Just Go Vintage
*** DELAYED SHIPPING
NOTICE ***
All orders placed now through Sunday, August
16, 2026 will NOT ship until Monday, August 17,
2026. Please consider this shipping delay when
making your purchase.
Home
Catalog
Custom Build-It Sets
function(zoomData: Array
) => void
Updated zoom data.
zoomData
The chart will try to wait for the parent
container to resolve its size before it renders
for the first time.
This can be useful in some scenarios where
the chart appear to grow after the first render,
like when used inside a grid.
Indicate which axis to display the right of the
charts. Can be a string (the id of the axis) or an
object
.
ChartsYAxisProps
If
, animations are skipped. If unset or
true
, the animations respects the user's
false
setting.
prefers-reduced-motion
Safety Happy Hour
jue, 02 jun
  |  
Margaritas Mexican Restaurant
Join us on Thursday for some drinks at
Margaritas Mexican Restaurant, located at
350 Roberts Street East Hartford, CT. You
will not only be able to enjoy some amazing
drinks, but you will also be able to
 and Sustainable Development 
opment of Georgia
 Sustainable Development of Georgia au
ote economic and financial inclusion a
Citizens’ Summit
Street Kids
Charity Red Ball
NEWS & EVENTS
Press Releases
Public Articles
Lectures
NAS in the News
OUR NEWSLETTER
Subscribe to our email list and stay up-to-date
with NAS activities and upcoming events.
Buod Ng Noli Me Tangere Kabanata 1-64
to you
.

_ _ _ _ _ _ _

Your task
Every line, from the one holding "NAS in the News" through the last line of the material above, should be transcribed exactly, and no line outside that range.

Solved exercise
NAS in the News
OUR NEWSLETTER
Subscribe to our email list and stay up-to-date
with NAS activities and upcoming events.
Buod Ng Noli Me Tangere Kabanata 1-64
to you
.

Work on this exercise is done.